Your Step-by-Step Guide to Buying a Rental Property
Purchasing a rental property is one of the biggest milestones of your life, and it is no easy feat to accomplish. It can often feel overwhelming, especially if you are a real-estate novice.
However, don’t break a sweat just yet. Here is a comprehensive guideline on everything you need to know before making a real-estate asset purchase.
1. Set the Goal You Are Working Towards
Before you begin property hunting, brainstorm what your end goal with this investment is. Be well-aware of your financial positioning and the reason behind your investment.
Answer these questions to align your thoughts with your goals:
- How close are you to retirement? Is this real estate purchase a means to supplement your income when you retire?
- How many streams of income would you have once you retire?
- Are you looking to start earning from this property right away, such as in the form of rent?
- Do you plan to form a real-estate portfolio by buying other similar properties in the future?
- Are you planning to sell the property to make a profit when real-estate prices hike?
2. Know Who You Are Renting To
Now that you have your finances sorted, you need to decide whom you want as your tenant. Each type of tenant brings his or her own set of pros and cons. As an example, renting to a married couple with kids would mean that the house would suffer more wear and tear, but it also means multiple stable incomes and rent paid on time. Similarly, a lone tenant would cause little to no property damage, but it also means a single-income scenario and low expected rental turnover.
Do your research beforehand to identify your desired tenant.
3. Meet A Mortgage Broker
Your plan to buy the rental property of your dreams is finally taking shape, but there are still a few things to sort out.
If you have money saved up to buy the asset yourself, you can skip this step. However, it is more likely that you need to take out a mortgage.
Understand that getting a loan from the bank for your house, and for a property you want to rent are two vastly different situations. Meet an experienced mortgage broker and ask him to guide you through the mortgage and down payment process.
4. Pick a Rental Property
By this point, you must be fully aware of your financial standing and whom you want to lend to. However, you still need to pick a rental property to purchase. Though you probably have something in mind, it never hurts to do some more digging.
Depending on your acquisition price range, you will find many types of properties, all of which have different requirements and expected outcomes. Variables such as the cost of repairs and maintenance, as well as the location and crime rate, can bring down the expected profit.
5. Build the Ideal Rental Property
It does not matter how great you think your property is; your ideal tenant must think so too. Customers interested in renting your property often request inspecting the property themselves to weed out any shoddy plumbing or construction.
If you plan on renting to college students, you will most likely need to switch out wooden floors for marble tiles because these occupants will most likely spill things, and require a surface that is easier to clean. Having a family rent your property means you must ensure the real estate has a well-reputed school nearby.

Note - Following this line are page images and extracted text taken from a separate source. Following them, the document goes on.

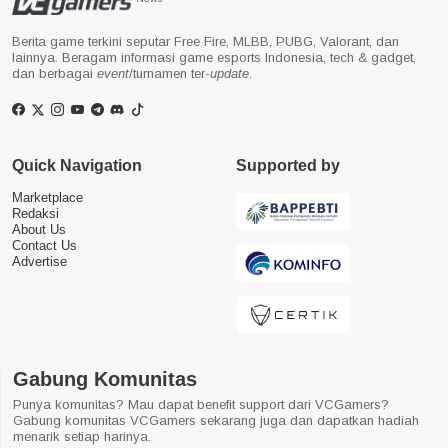
Berita game terkini seputar Free Fire, MLBB, PUBG, Valorant, dan
lainnya. Beragam informasi game esports Indonesia, tech & gadget,
dan berbagai
event
/turnamen ter-
update
.
Quick Navigation
Supported by
Marketplace
Redaksi
About Us
Contact Us
Advertise
Gabung Komunitas
Punya komunitas? Mau dapat benefit support dari VCGamers?
Gabung komunitas VCGamers sekarang juga dan dapatkan hadiah
menarik setiap harinya.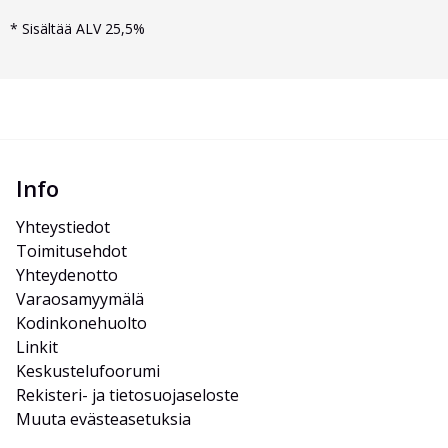
*
Sisältää ALV 25,5%
Info
Yhteystiedot
Toimitusehdot
Yhteydenotto
Varaosamyymälä
Kodinkonehuolto
Linkit
Keskustelufoorumi
Rekisteri- ja tietosuojaseloste
Muuta evästeasetuksia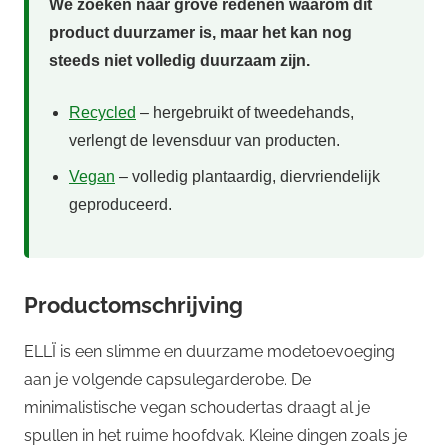
We zoeken naar grove redenen waarom dit
product duurzamer is, maar het kan nog
steeds niet volledig duurzaam zijn.
Recycled
– hergebruikt of tweedehands,
verlengt de levensduur van producten.
Vegan
– volledig plantaardig, diervriendelijk
geproduceerd.
Productomschrijving
ELLÏ is een slimme en duurzame modetoevoeging
aan je volgende capsulegarderobe. De
minimalistische vegan schoudertas draagt al je
spullen in het ruime hoofdvak. Kleine dingen zoals je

Take care of these matters before putting your property up on the market.
6. Obtain Rental Property Insurance
A real-estate asset investment is expensive and does not come without its own set of risks. Accidents can be costly and can make the property a money-sucking liability instead. To avoid such a situation, a new rental property owner should always have homeowner’s insurance with extra insurance padding in the unfortunate event that a lawsuit is filed against them.
7. Make an Offer
This is the scariest and the most exciting part of renting out a property. Once you are ready to place your property on the market, submit an offer to purchase. If your property is being managed by a professional, read the terms and conditions thoroughly, and then agree.
As overwhelming as it might seem, following these steps will help condense asset management into easy bullet points you can follow.
Remember: Fortune favours the brave.